5.4 Vertical transport in the troposphere

The tracer experiments in Sect. 5.1, as well as the work of Yu et al. (2018), revealed issues in modeled vertical transport in the troposphere. Here, we investigate possible causes of the reduced vertical transport at the coarse model resolution. The structure of the 222Rn bias between the two model resolutions suggested errors in tracer advection at midlatitudes. Here we examine possible sources of these transport errors and their impact on the modeled tracer fields.

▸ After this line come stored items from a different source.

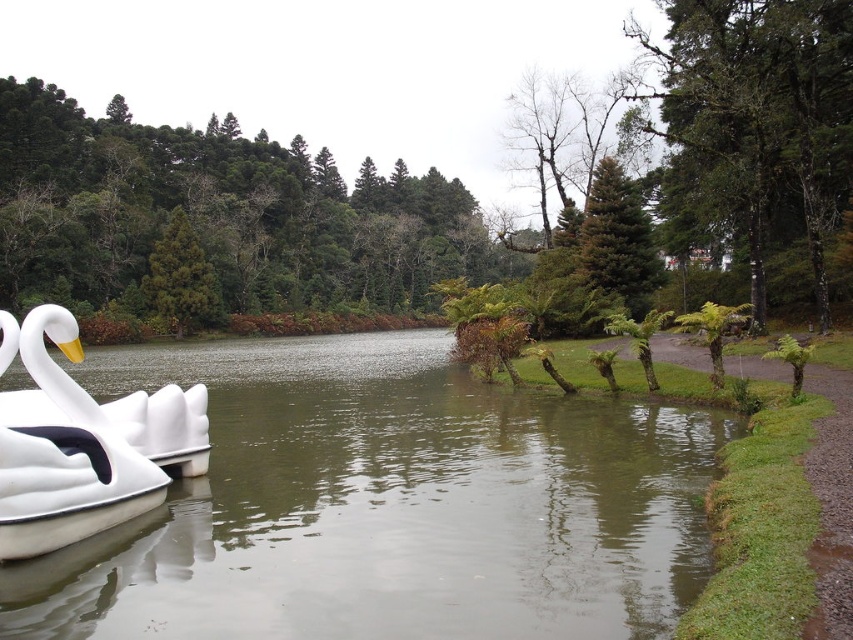 Question: Which point appears closest to the camera in this image?

Choices:
 (A) (161, 465)
 (B) (637, 476)

Answer: (B)

Question: Which object is closer to the camera taking this photo?

Choices:
 (A) green smooth water at left
 (B) white matte swan at left

Answer: (A)

Question: Can you confirm if green smooth water at left is smaller than white matte swan at left?

Choices:
 (A) yes
 (B) no

Answer: (B)

Question: Is green smooth water at left closer to the viewer compared to white matte swan at left?

Choices:
 (A) yes
 (B) no

Answer: (A)

Question: Can you confirm if green smooth water at left is positioned to the left of white matte swan at left?

Choices:
 (A) yes
 (B) no

Answer: (A) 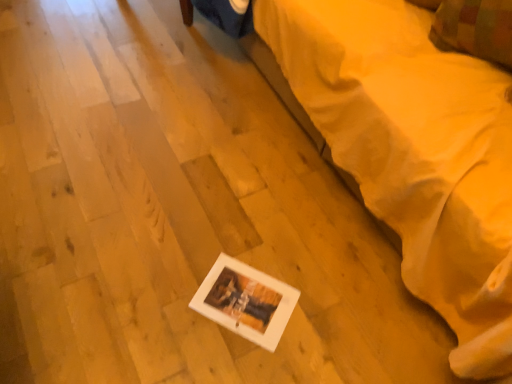 Question: From a real-world perspective, relative to white matte picture frame at lower center, is plaid fabric pillow at upper right vertically above or below?

Choices:
 (A) below
 (B) above

Answer: (B)

Question: Based on their positions, is plaid fabric pillow at upper right located to the left or right of white matte picture frame at lower center?

Choices:
 (A) right
 (B) left

Answer: (A)

Question: In terms of size, does plaid fabric pillow at upper right appear bigger or smaller than white matte picture frame at lower center?

Choices:
 (A) small
 (B) big

Answer: (A)

Question: Does point (388, 190) appear closer or farther from the camera than point (495, 6)?

Choices:
 (A) closer
 (B) farther

Answer: (A)

Question: From a real-world perspective, is white matte picture frame at lower center above or below plaid fabric pillow at upper right?

Choices:
 (A) above
 (B) below

Answer: (B)

Question: Is white matte picture frame at lower center bigger or smaller than plaid fabric pillow at upper right?

Choices:
 (A) big
 (B) small

Answer: (A)

Question: In terms of width, does white matte picture frame at lower center look wider or thinner when compared to plaid fabric pillow at upper right?

Choices:
 (A) wide
 (B) thin

Answer: (A) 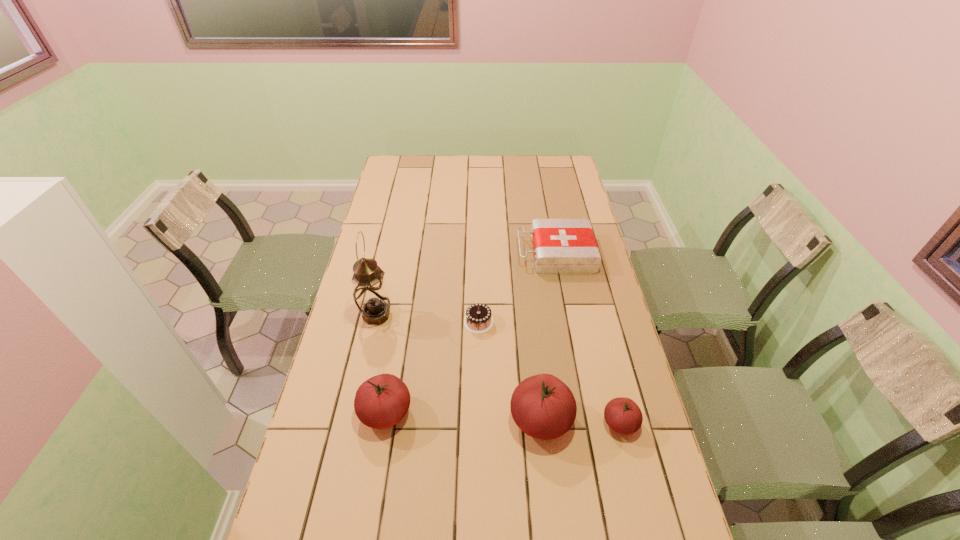 The image size is (960, 540). In order to click on the leftmost tomato in this screenshot , I will do `click(382, 401)`.

Image resolution: width=960 pixels, height=540 pixels. Identify the location of the third tallest object. (382, 401).

Image resolution: width=960 pixels, height=540 pixels. I want to click on the second tomato from right to left, so (x=543, y=407).

Identify the location of the rightmost tomato. The height and width of the screenshot is (540, 960). (623, 415).

Where is `the farthest object`? This screenshot has width=960, height=540. the farthest object is located at coordinates (561, 246).

Where is `chocolate cake`? The image size is (960, 540). chocolate cake is located at coordinates (478, 319).

Where is `the tallest object`? This screenshot has height=540, width=960. the tallest object is located at coordinates (370, 293).

Where is `free space located 0.080m on the right of the third tallest object`? The height and width of the screenshot is (540, 960). free space located 0.080m on the right of the third tallest object is located at coordinates (442, 412).

Identify the location of free space located 0.070m on the left of the second tomato from right to left. The height and width of the screenshot is (540, 960). (484, 420).

The height and width of the screenshot is (540, 960). I want to click on vacant space located on the front of the shortest tomato, so click(630, 463). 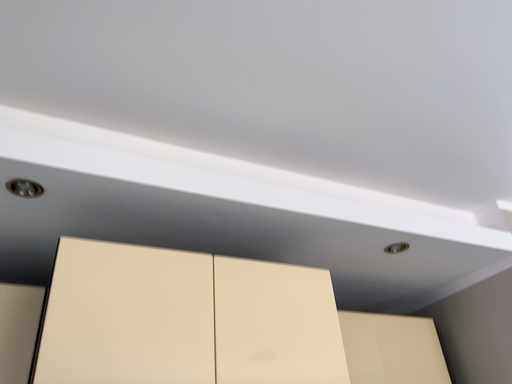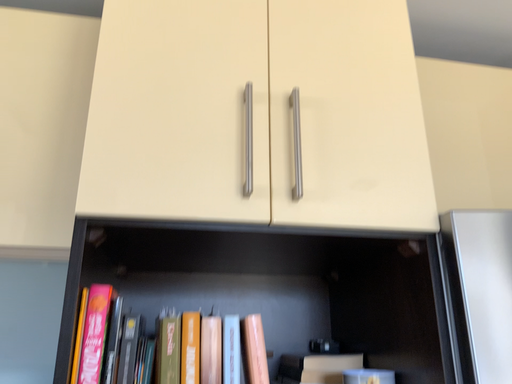 Question: How did the camera likely rotate when shooting the video?

Choices:
 (A) rotated left
 (B) rotated right

Answer: (A) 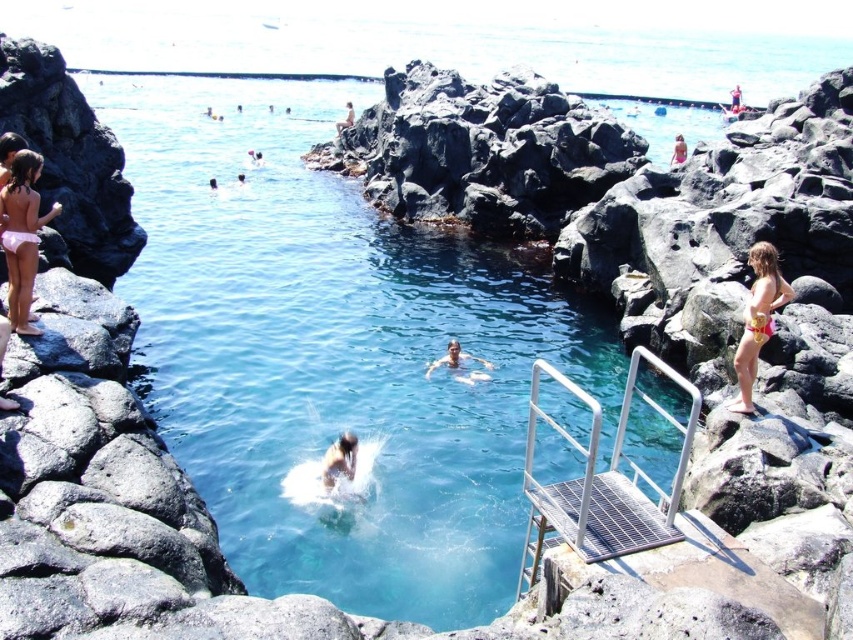 Question: Does silver metallic ladder at right lie behind smooth brown hair at center?

Choices:
 (A) yes
 (B) no

Answer: (B)

Question: Does clear blue water at center appear over pink fabric bikini at left?

Choices:
 (A) yes
 (B) no

Answer: (A)

Question: Among these objects, which one is nearest to the camera?

Choices:
 (A) smooth brown hair at center
 (B) clear blue water at center
 (C) transparent plastic pool at upper center
 (D) smooth skin person at center

Answer: (B)

Question: Where is silver metallic ladder at right located in relation to gold metallic bikini at right in the image?

Choices:
 (A) below
 (B) above

Answer: (A)

Question: Which point is closer to the camera?

Choices:
 (A) (518, 369)
 (B) (457, 380)

Answer: (B)

Question: Among these points, which one is farthest from the camera?

Choices:
 (A) (753, 248)
 (B) (476, 360)
 (C) (621, 99)

Answer: (C) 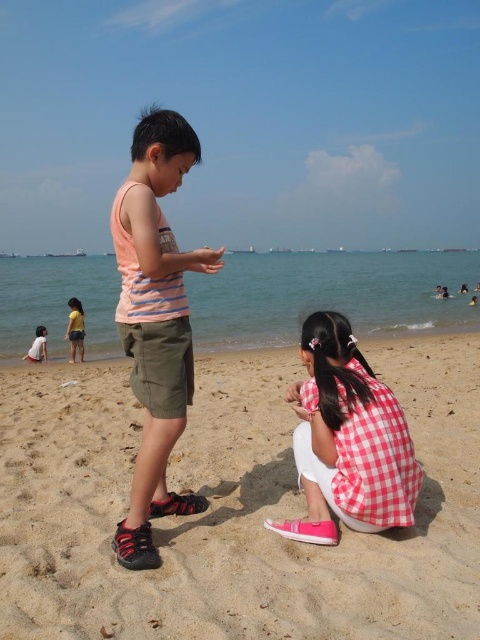 Can you confirm if sandy beach at center is positioned to the left of red checkered shirt at lower center?

In fact, sandy beach at center is to the right of red checkered shirt at lower center.

Which is above, sandy beach at center or red checkered shirt at lower center?

red checkered shirt at lower center

Identify the location of sandy beach at center. The image size is (480, 640). (232, 508).

Looking at this image, can you confirm if red checkered shirt at lower center is wider than yellow cotton shirt at lower left?

Incorrect, red checkered shirt at lower center's width does not surpass yellow cotton shirt at lower left's.

Locate an element on the screen. red checkered shirt at lower center is located at coordinates (348, 440).

Is point (350, 496) closer to camera compared to point (81, 324)?

Yes, it is.

Identify the location of red checkered shirt at lower center. The width and height of the screenshot is (480, 640). (348, 440).

Between point (396, 518) and point (39, 346), which one is positioned in front?

Point (396, 518)

Is point (419, 476) positioned in front of point (32, 355)?

Yes.

At what (x,y) coordinates should I click in order to perform the action: click on red checkered shirt at lower center. Please return your answer as a coordinate pair (x, y). Looking at the image, I should click on (348, 440).

Where is `red checkered shirt at lower center`? This screenshot has width=480, height=640. red checkered shirt at lower center is located at coordinates (348, 440). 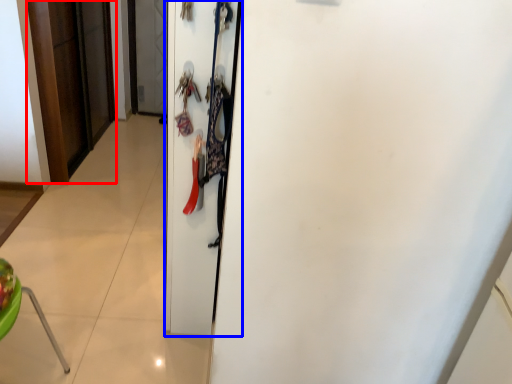 Question: Which of the following is the farthest to the observer, door (highlighted by a red box) or door (highlighted by a blue box)?

Choices:
 (A) door
 (B) door

Answer: (A) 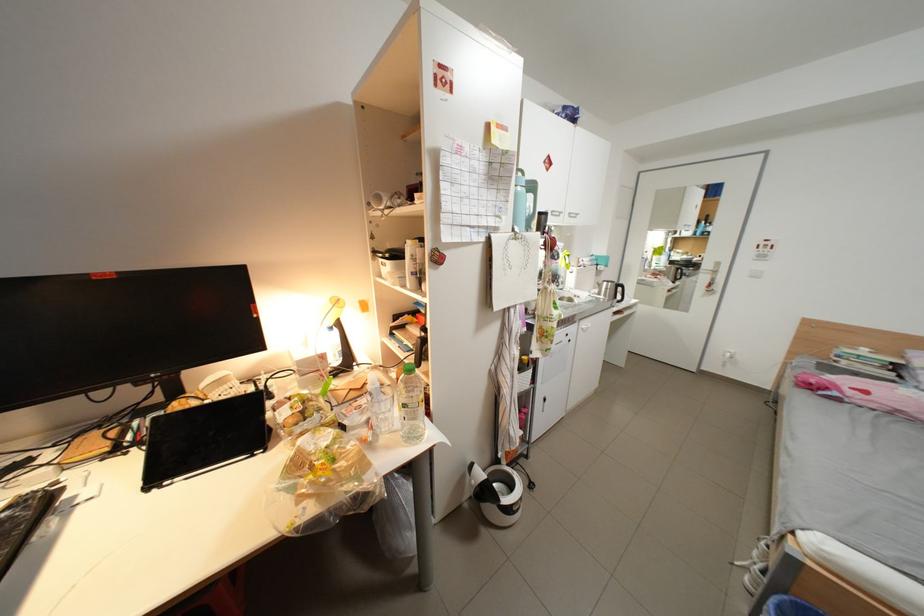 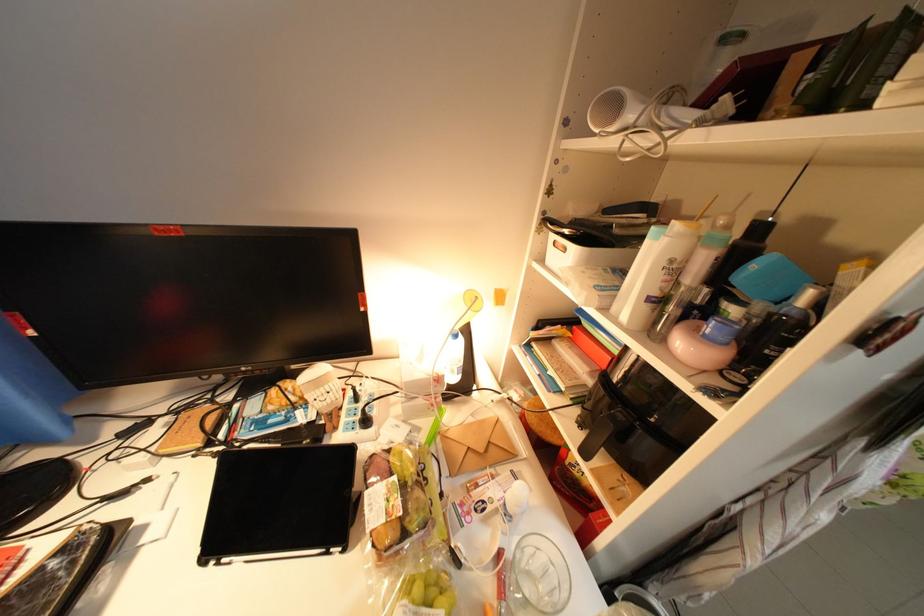 In the second image, find the point that corresponds to (410,207) in the first image.

(713, 124) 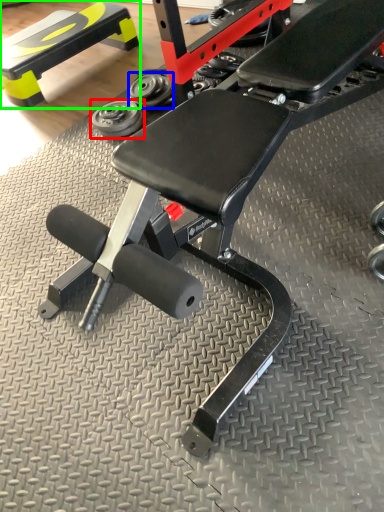 Question: Which object is the closest to the dumbbell (highlighted by a red box)? Choose among these: dumbbell (highlighted by a blue box) or bench (highlighted by a green box).

Choices:
 (A) dumbbell
 (B) bench

Answer: (A) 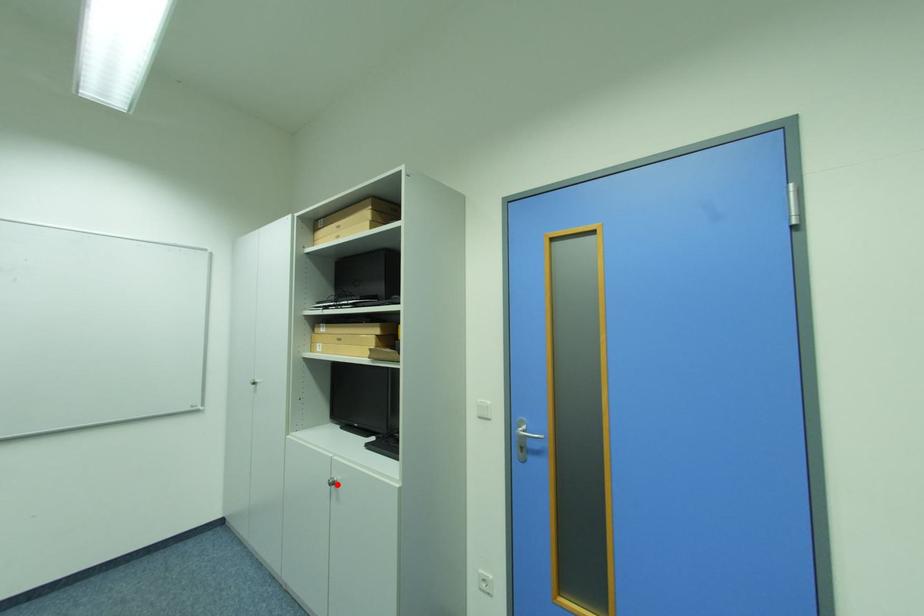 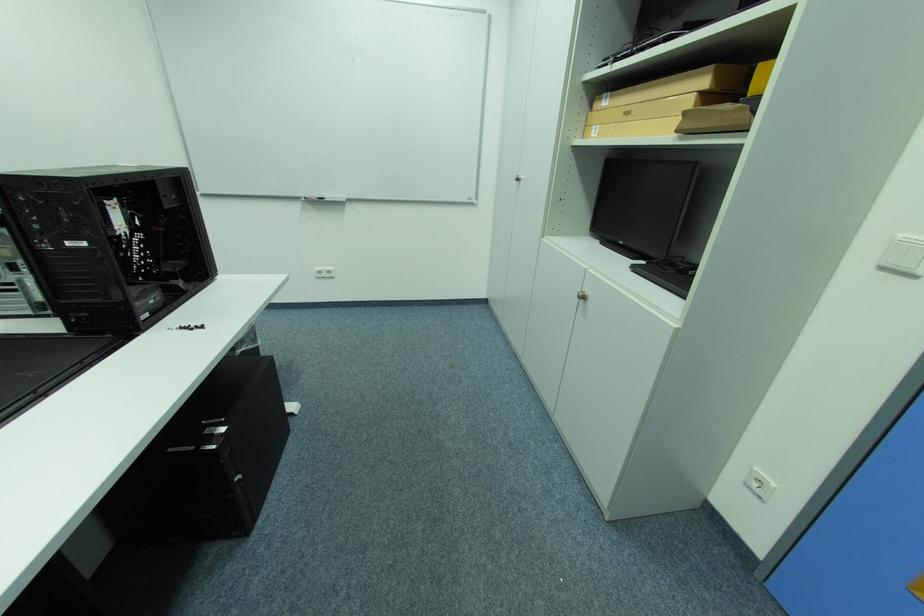 Question: I am providing you with two images of the same scene from different viewpoints. A red point is shown in image1. For the corresponding object point in image2, is it positioned nearer or farther from the camera?

Choices:
 (A) Nearer
 (B) Farther

Answer: (A) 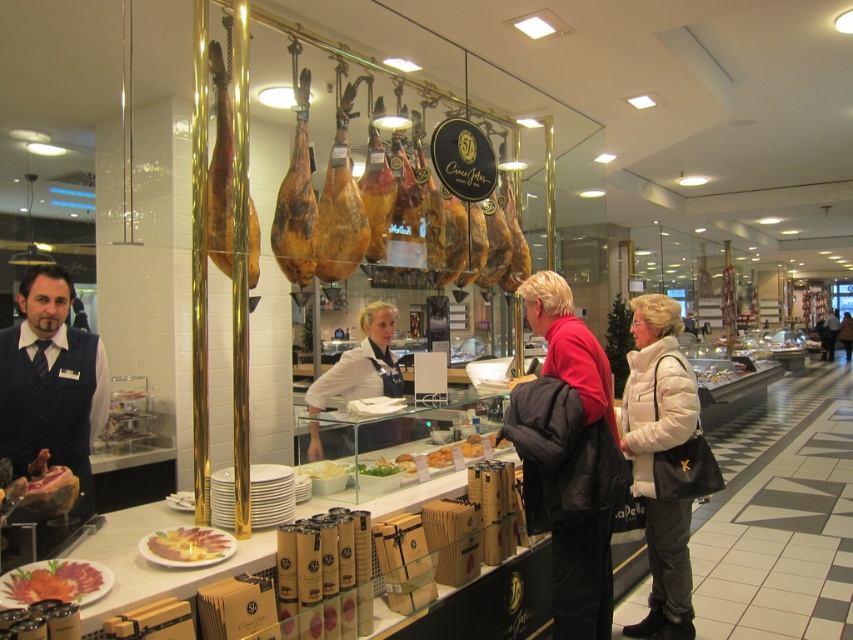 Question: Which point is farther to the camera?

Choices:
 (A) (363, 464)
 (B) (171, 536)

Answer: (A)

Question: Can you confirm if gold polished ham at center is wider than smooth yellow cheese at center?

Choices:
 (A) yes
 (B) no

Answer: (B)

Question: From the image, what is the correct spatial relationship of matte black jacket at center in relation to green leafy salad at center?

Choices:
 (A) above
 (B) below

Answer: (A)

Question: Estimate the real-world distances between objects in this image. Which object is farther from the gold polished ham at center?

Choices:
 (A) green leafy salad at center
 (B) smooth yellow cheese at center
 (C) white matte jacket at center

Answer: (C)

Question: Which is farther from the smooth yellow cheese at center?

Choices:
 (A) green leafy salad at center
 (B) white paper plate at center

Answer: (A)

Question: Does smooth yellow cheese at center have a greater width compared to white paper plate at center?

Choices:
 (A) no
 (B) yes

Answer: (B) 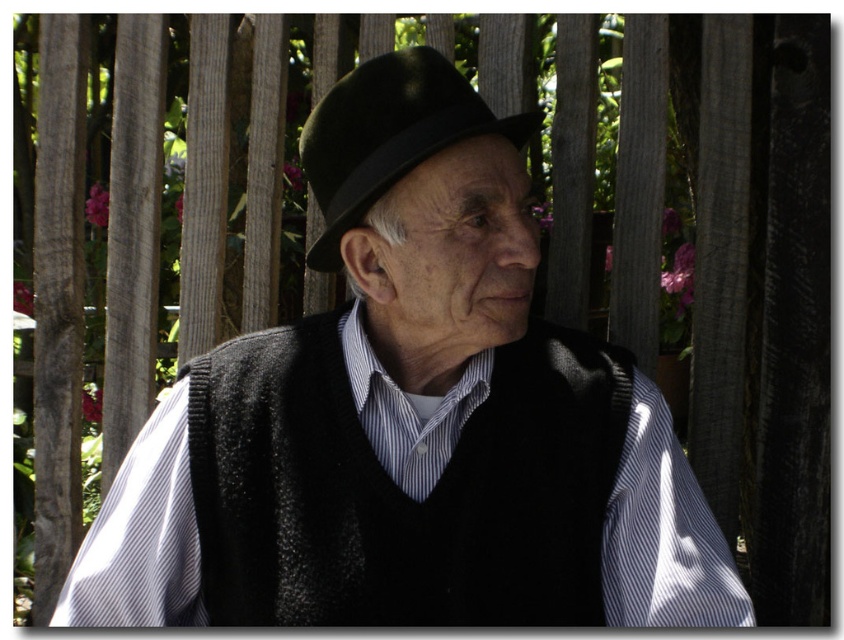 Does black knitted vest at center have a lesser width compared to black felt fedora at center?

No.

Who is lower down, black knitted vest at center or black felt fedora at center?

black knitted vest at center is lower down.

Is point (198, 385) less distant than point (339, 124)?

No, it is not.

This screenshot has width=844, height=640. In order to click on black knitted vest at center in this screenshot , I will do `click(399, 490)`.

Does black felt fedora at center appear on the right side of white striped fabric at center?

Incorrect, black felt fedora at center is not on the right side of white striped fabric at center.

Is black felt fedora at center positioned at the back of white striped fabric at center?

That is False.

Image resolution: width=844 pixels, height=640 pixels. I want to click on black felt fedora at center, so [x=388, y=134].

Identify the location of black felt fedora at center. (388, 134).

Describe the element at coordinates (399, 490) in the screenshot. Image resolution: width=844 pixels, height=640 pixels. I see `black knitted vest at center` at that location.

Does point (502, 573) come closer to viewer compared to point (410, 408)?

Yes, it is.

Where is `black knitted vest at center`? This screenshot has height=640, width=844. black knitted vest at center is located at coordinates click(x=399, y=490).

Where is `black knitted vest at center`? The image size is (844, 640). black knitted vest at center is located at coordinates (399, 490). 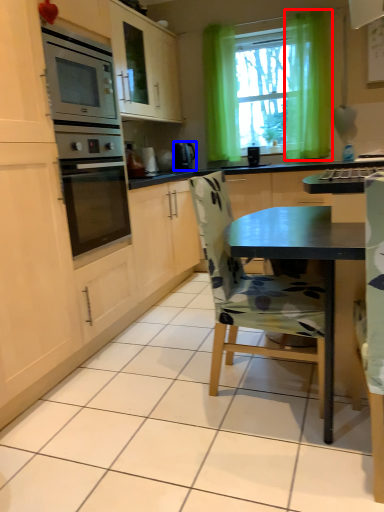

5.4.1 Regridding mass flux versus horizontal winds

Figure 10 shows the mean spatial distribution of the vertical AMFs (vAMFs) at the 590 hPa pressure level in GEOS-Chem at 4×5 and at the native 0.5×0.667 horizontal resolution in May 2010 over east Asia. They show that the high-resolution fluxes have more detailed structure due to the complex topography of China and point to the potential of producing inconsistencies in calculating the vAMFs at different model resolutions due to the fact that, at coarse resolution, vAMFs are obtained from degraded coarse-resolution cell-centered winds (see Sect. 2.1). To quantify the potential impact of calculating the horizontal AMFs (hAMFs) at the grid cell interfaces from the coarse-resolution wind fields, we consider using archived hAMFs from the native-resolution GEOS-5.2.0 fields and regridding them to the lower resolution. This would ensure consistency between the hAMFs at different model resolutions and, therefore, preserve the derived vertical air mass fluxes (vAMFs). Unfortunately, neither the native-resolution hAMFs nor the global surface pressure and wind fields at the native GEOS-5.2.0 resolution were available for us, as GMAO has transitioned to version GEOS-5.7.2 of their assimilation system.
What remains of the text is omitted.